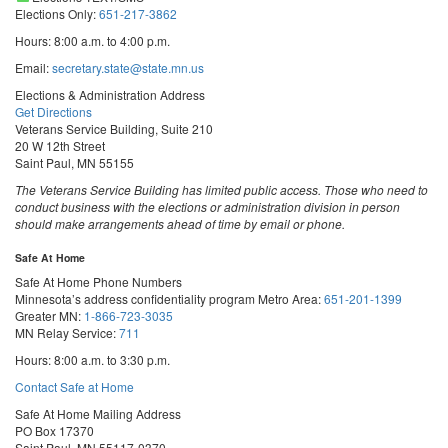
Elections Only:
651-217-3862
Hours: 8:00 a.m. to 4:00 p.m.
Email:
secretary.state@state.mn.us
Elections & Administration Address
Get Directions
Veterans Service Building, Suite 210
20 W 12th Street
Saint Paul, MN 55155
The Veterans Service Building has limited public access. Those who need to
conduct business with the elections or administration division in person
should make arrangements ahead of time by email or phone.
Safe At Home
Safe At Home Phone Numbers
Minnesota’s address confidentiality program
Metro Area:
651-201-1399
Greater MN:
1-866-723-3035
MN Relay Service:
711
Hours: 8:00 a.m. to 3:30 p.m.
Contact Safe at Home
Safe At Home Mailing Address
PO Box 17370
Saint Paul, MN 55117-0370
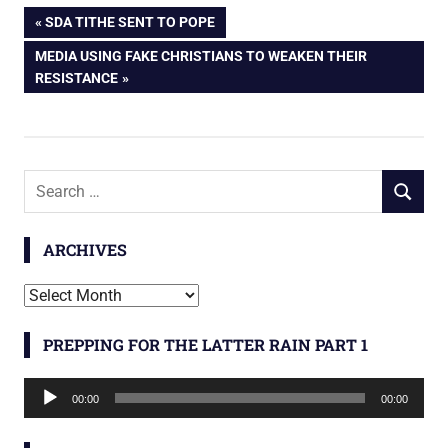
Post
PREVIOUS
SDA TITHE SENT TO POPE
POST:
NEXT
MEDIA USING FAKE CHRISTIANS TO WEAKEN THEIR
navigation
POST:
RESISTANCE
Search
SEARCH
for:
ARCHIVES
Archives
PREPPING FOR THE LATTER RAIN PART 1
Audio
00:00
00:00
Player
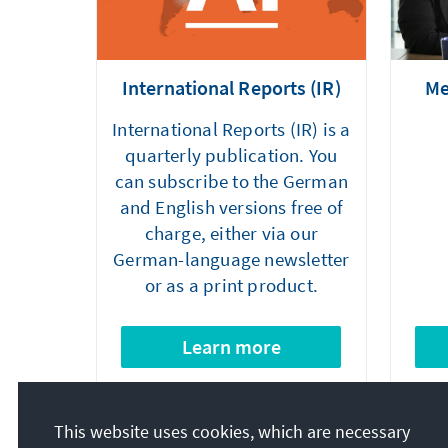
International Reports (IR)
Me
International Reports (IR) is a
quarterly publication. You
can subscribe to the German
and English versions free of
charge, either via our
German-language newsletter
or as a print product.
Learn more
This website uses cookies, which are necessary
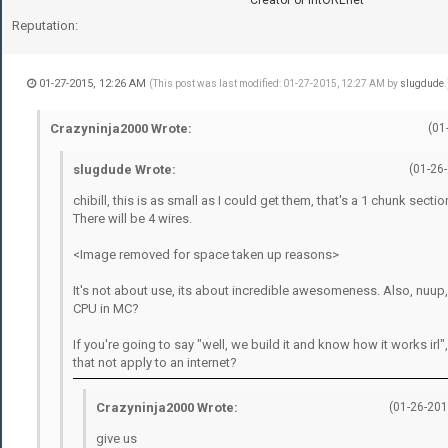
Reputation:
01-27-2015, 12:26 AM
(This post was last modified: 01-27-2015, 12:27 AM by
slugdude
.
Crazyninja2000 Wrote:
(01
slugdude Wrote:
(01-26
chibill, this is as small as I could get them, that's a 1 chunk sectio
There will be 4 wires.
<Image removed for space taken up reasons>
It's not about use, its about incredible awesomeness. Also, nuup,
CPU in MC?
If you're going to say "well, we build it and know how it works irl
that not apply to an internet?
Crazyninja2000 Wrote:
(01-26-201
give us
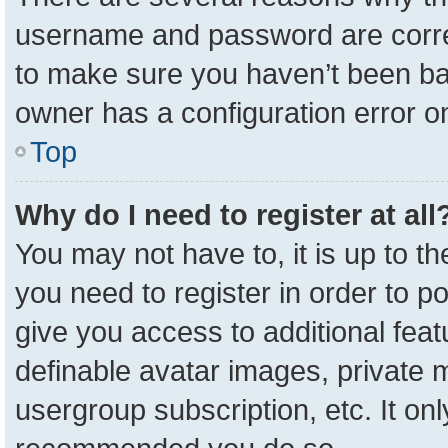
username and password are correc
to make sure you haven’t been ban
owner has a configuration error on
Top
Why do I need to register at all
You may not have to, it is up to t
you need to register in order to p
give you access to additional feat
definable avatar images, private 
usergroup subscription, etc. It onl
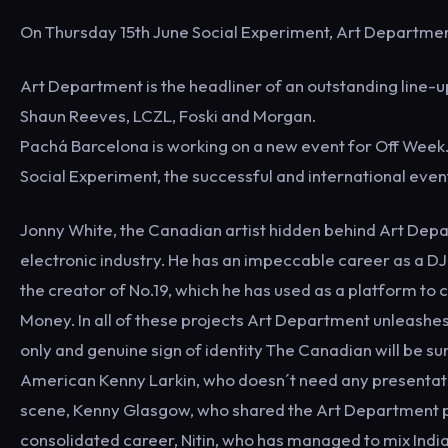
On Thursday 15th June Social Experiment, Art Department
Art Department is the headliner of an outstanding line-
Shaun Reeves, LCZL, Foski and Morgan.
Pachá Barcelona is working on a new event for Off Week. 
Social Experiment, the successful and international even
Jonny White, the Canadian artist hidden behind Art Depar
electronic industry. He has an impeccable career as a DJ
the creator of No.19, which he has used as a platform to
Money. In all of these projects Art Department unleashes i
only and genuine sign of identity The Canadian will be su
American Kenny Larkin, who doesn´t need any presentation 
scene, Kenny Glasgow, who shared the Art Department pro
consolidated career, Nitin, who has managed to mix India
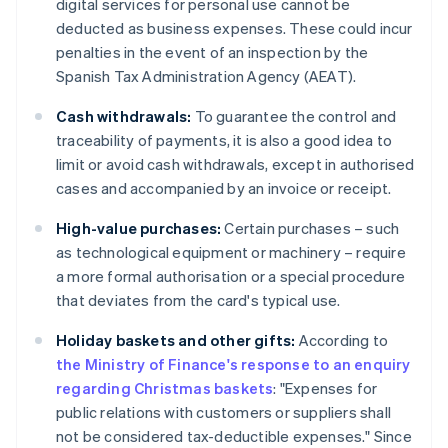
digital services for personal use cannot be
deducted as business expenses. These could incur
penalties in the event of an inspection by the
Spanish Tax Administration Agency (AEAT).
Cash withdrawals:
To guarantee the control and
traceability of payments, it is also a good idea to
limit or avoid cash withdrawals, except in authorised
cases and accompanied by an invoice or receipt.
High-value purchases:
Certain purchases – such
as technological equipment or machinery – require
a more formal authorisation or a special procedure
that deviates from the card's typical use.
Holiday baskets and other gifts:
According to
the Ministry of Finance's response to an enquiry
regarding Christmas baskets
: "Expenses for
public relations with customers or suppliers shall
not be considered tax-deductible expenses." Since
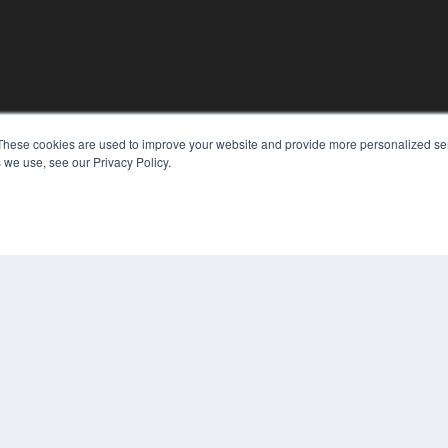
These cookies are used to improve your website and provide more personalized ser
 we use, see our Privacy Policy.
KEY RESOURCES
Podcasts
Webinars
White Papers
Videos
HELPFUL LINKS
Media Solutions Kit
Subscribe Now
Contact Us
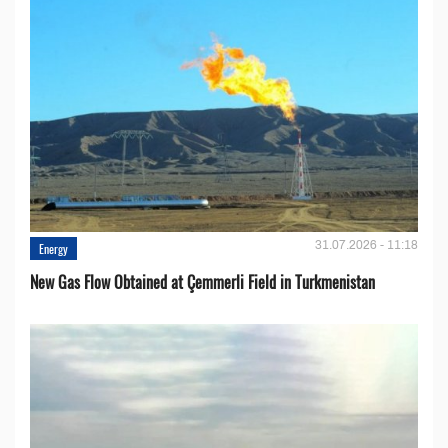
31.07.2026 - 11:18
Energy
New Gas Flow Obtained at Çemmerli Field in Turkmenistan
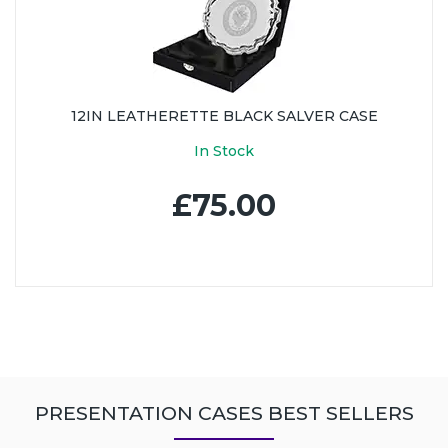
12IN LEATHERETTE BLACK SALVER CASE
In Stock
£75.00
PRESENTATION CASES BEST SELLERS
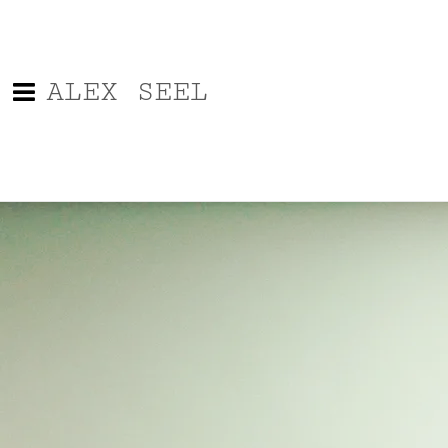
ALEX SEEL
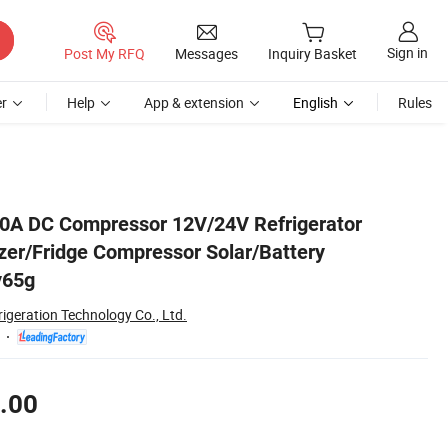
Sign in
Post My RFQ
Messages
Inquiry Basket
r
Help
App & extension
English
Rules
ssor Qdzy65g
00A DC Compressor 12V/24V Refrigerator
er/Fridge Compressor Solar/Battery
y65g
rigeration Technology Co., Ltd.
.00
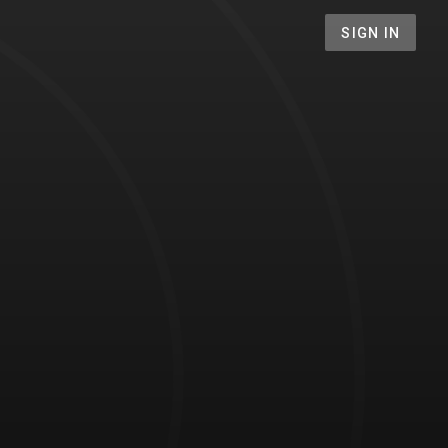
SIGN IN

__________

DIRECTIONS FOR THIS TASK: Scan the entries above and copy each line where "Kenny" occurs.

PROBLEM SOLUTION:
American Kenny Larkin, who doesn´t need any presentation 
scene, Kenny Glasgow, who shared the Art Department pro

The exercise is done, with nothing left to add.